François Legault dit être «complètement transparent» dans ses conférences de presse

Le premier ministre François Legault
Photo: Paul Chiasson La Presse canadienne Le premier ministre François Legault

Le premier ministre François Legault dit « se concentrer sur les grandes mesures » visant à freiner la propagation de la COVID-19 dans ses conférences de presse « pour être capable de bien les communiquer », ce qui ne l’empêche pas d’être « complètement transparent » selon lui.

« Je vous donne toutes les informations importantes, puis je vais continuer de le faire », a-t-il déclaré mardi.

M. Legault s’est fait reprocher d’avoir passé sous silence, dans des sorties publiques au cours des dernières semaines, « de l’information importante » concernant notamment les déplacements entre les zones rouges, orange et jaunes, la distanciation dans les salles de spectacle, la fréquentation des cégeps et le port du masque à l’extérieur « entraîn[ant] de la confusion dans la population ».

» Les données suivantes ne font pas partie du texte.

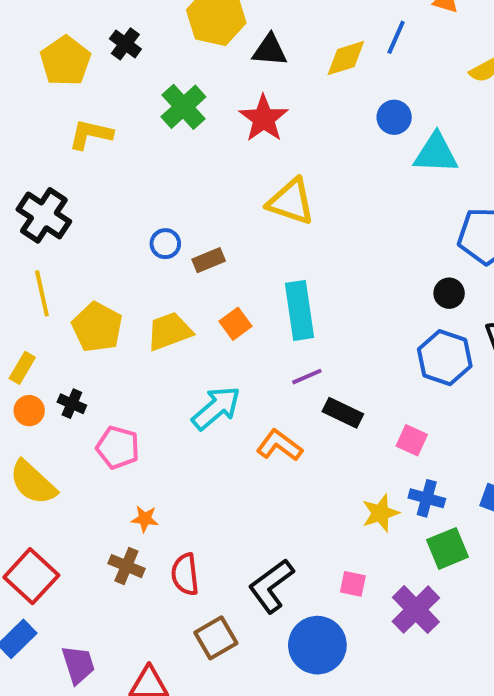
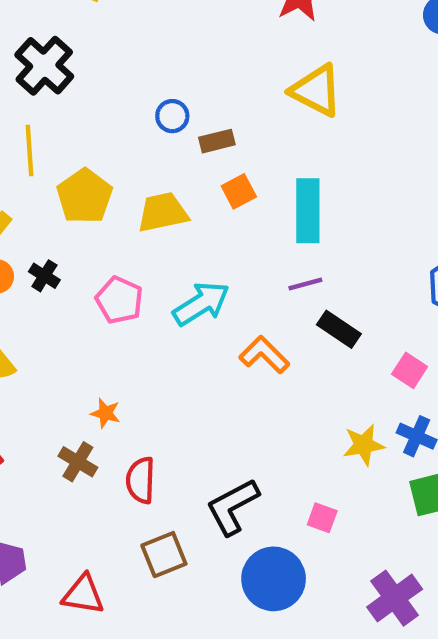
orange square: (235, 324) -> (239, 191), moved
pink pentagon: (118, 447) -> (119, 300), moved
purple cross: (416, 610) -> (395, 598), moved

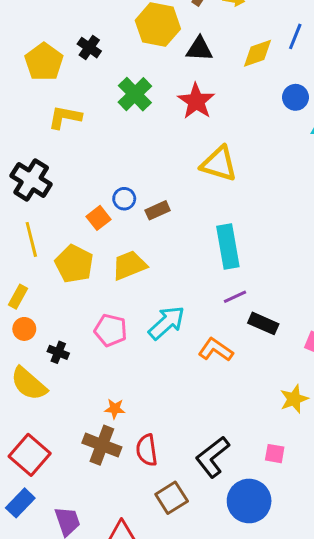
orange square: (239, 191) -> (99, 218), moved
black cross: (44, 276) -> (58, 352), moved
brown cross: (78, 462) -> (102, 445), size x1.4

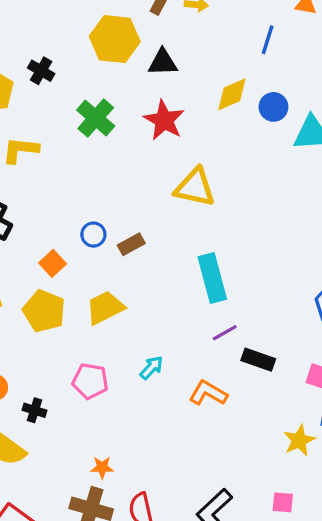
yellow diamond: (257, 53) -> (232, 94), moved
orange square: (99, 218) -> (53, 263), moved
cyan arrow: (167, 323) -> (151, 368), size x0.6

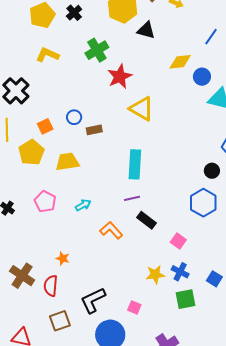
red star: (164, 120) -> (120, 76), moved
orange star: (102, 467) -> (63, 258), moved

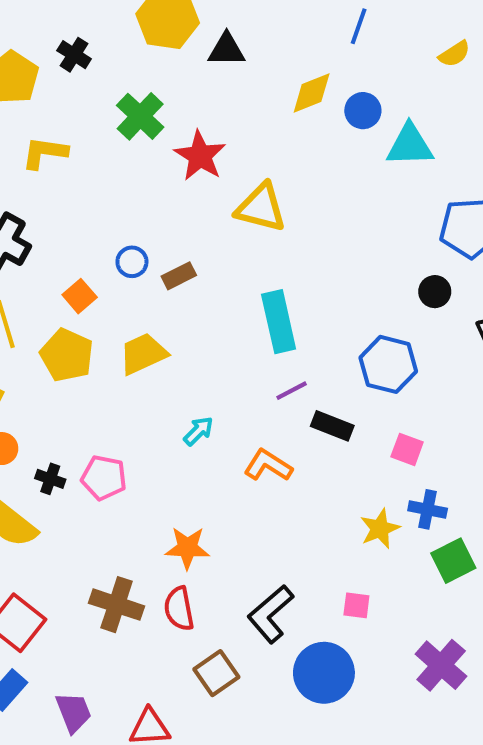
pink pentagon: (45, 202) -> (104, 478), moved
blue hexagon: (203, 203) -> (388, 364), moved
orange star: (63, 258) -> (187, 548), size x1.5

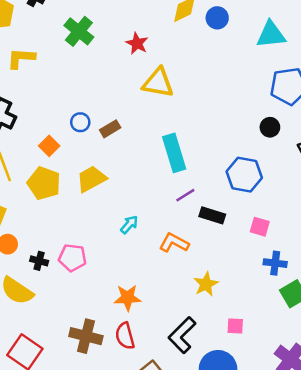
cyan triangle: (410, 145) -> (271, 35), moved
red star: (200, 156) -> (137, 43), moved, size x0.7
yellow star: (380, 529) -> (206, 284), moved

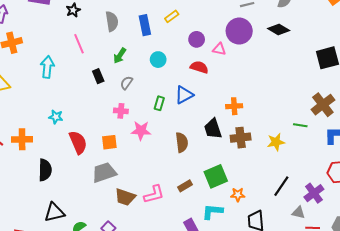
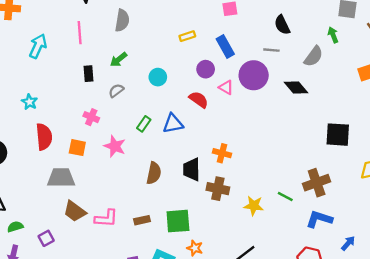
blue rectangle: (145, 25) -> (225, 47), moved, turned -36
pink cross: (121, 111) -> (91, 117), moved

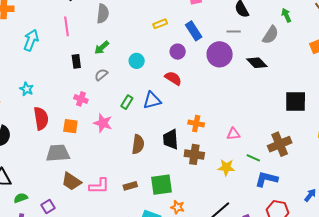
pink triangle: (226, 87) -> (233, 134), moved, turned -32
blue L-shape: (319, 219) -> (266, 179), moved

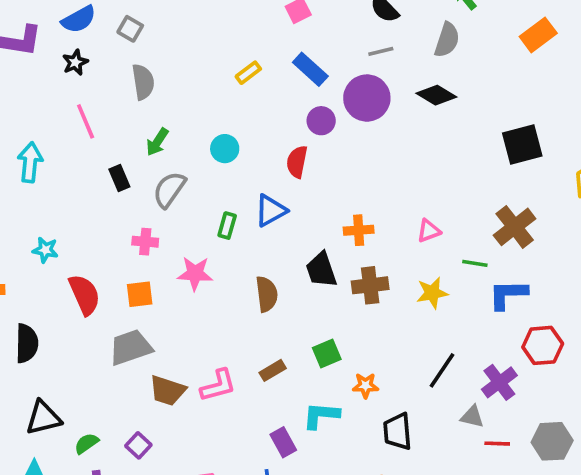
purple circle: (178, 52) -> (321, 121), moved
gray semicircle: (101, 75) -> (169, 190), size x1.5
red semicircle: (173, 78) -> (297, 162), turned -96
green square: (161, 185) -> (327, 354), size x0.7

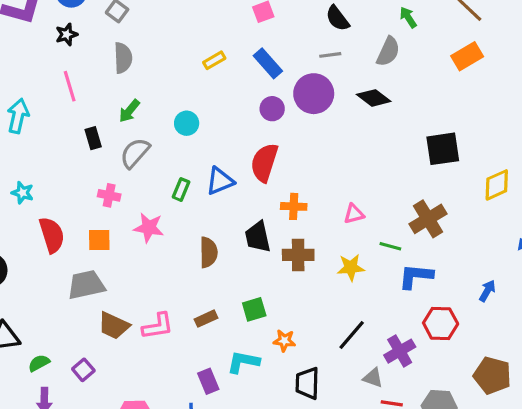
red semicircle: (297, 162) -> (264, 163), moved, size x1.4

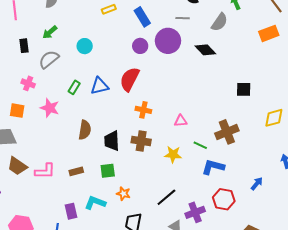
black square: (443, 149) -> (244, 89), size x0.7
black trapezoid: (258, 237) -> (112, 141), moved

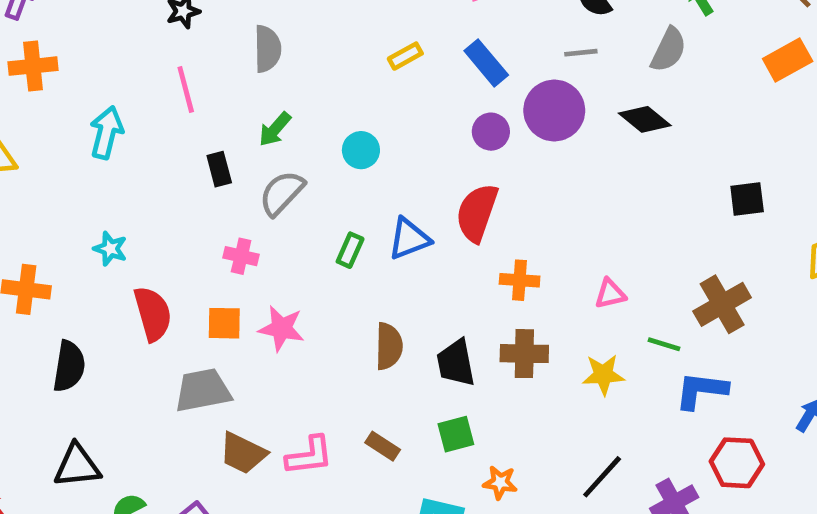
pink star: (50, 108) -> (281, 328), moved
brown rectangle: (76, 171) -> (383, 446), turned 56

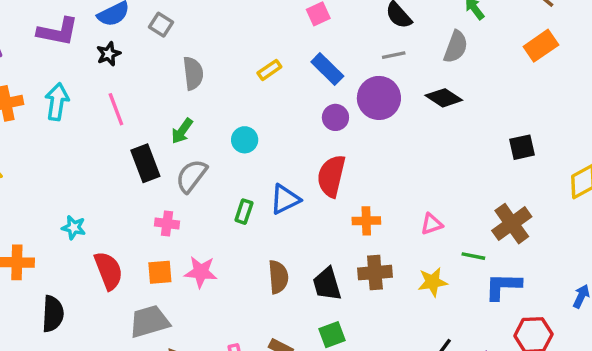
gray semicircle: (267, 49) -> (193, 73), moved
cyan arrow: (106, 132) -> (57, 102), moved
black rectangle: (219, 169) -> (145, 163), size x1.5

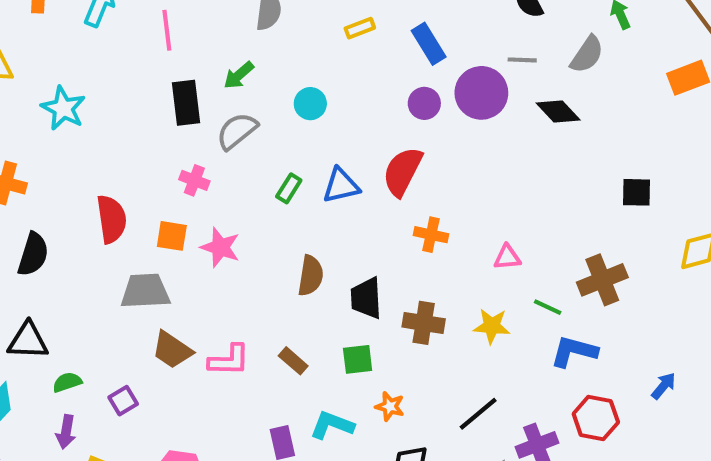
gray line: (394, 55) -> (522, 60), moved
cyan star: (74, 227) -> (63, 108), moved, size x1.5
brown cross: (375, 273) -> (424, 323), moved

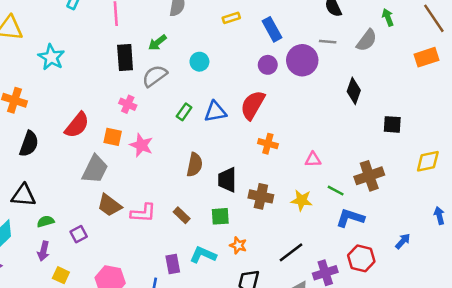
black diamond: (558, 111) -> (354, 91), moved, turned 60
red semicircle: (111, 219) -> (77, 125), turned 44
gray trapezoid: (145, 291) -> (95, 169), turned 116

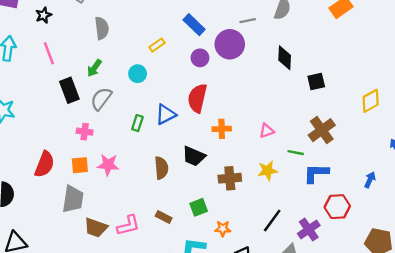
yellow rectangle: (231, 18) -> (157, 45), moved
black square: (392, 124) -> (316, 81), moved
black trapezoid: (227, 180) -> (194, 156), moved, turned -50

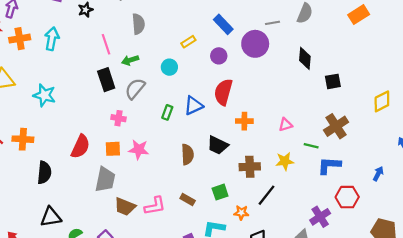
pink line: (49, 53) -> (106, 44), moved
purple circle: (200, 58) -> (219, 56), moved
green arrow: (94, 68) -> (130, 60), turned 35
black line: (272, 220) -> (267, 195), moved

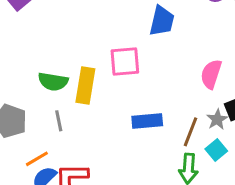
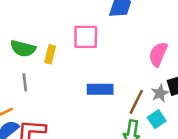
yellow rectangle: (85, 85) -> (50, 54), size x0.6

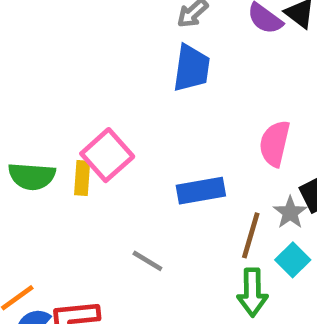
pink square: (86, 37) -> (107, 155), moved, turned -32
gray line: (25, 82) -> (147, 261), moved, turned -42
blue rectangle: (100, 89) -> (201, 191), moved

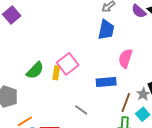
pink semicircle: (275, 143) -> (125, 58), moved
green semicircle: (32, 176) -> (35, 70), turned -54

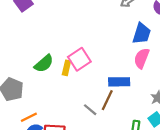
blue trapezoid: (106, 30) -> (142, 34), moved
brown line: (126, 103) -> (107, 100), moved

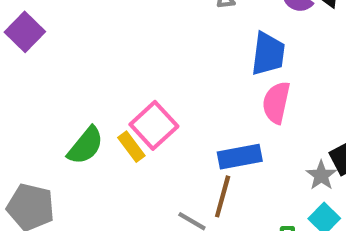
yellow rectangle: (66, 68) -> (131, 147), turned -40

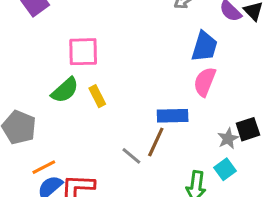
pink square: (154, 125) -> (83, 52), moved, turned 32

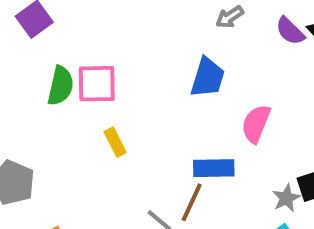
blue trapezoid: (204, 46) -> (208, 77), moved
green semicircle: (65, 90) -> (61, 86), moved, turned -36

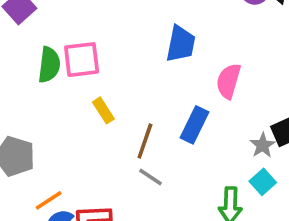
blue rectangle: (214, 168) -> (195, 125), turned -57
brown line: (192, 202) -> (145, 141), moved

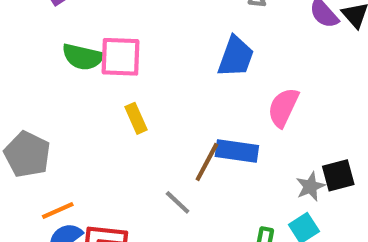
green semicircle: (49, 65) -> (83, 57), turned 87
blue rectangle: (195, 125) -> (237, 151), turned 63
brown line: (145, 141) -> (207, 162), moved

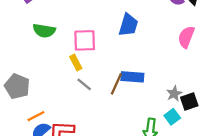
pink square: (121, 57) -> (85, 40), moved
pink semicircle: (283, 107) -> (186, 37), moved
black square: (338, 175) -> (189, 102), moved
gray line: (178, 202) -> (84, 84), moved

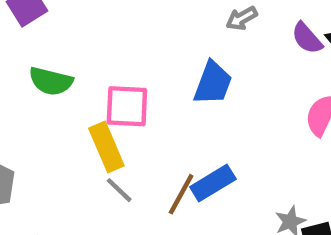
yellow rectangle: (76, 63) -> (106, 147), size x1.5
blue rectangle: (132, 77) -> (213, 183), turned -40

Le chef parlementaire du troisième groupe d’opposition, Pascal Bérubé a demandé au premier ministre de dévoiler par voie de communiqué toutes nouvelles mesures sanitaires une heure avant de se présenter devant les caméras et les micros des journalistes — et non après — afin de permettre une « véritable reddition de comptes ». « Lorsqu’on dispose d’une tribune aussi importante sur deux canaux télévisés d’information continue, à la radio, sur le Web, dans la couverture, la moindre des choses, c’est d’informer correctement et de donner toute l’information », a fait valoir l’élu péquiste à son retour à l’Assemblée nationale.

L’omission de détails, « si ça ne sert pas l’information, ça sert quoi ? La réélection [de la Coalition avenir Québec] ? » a demandé M. Bérubé en Chambre.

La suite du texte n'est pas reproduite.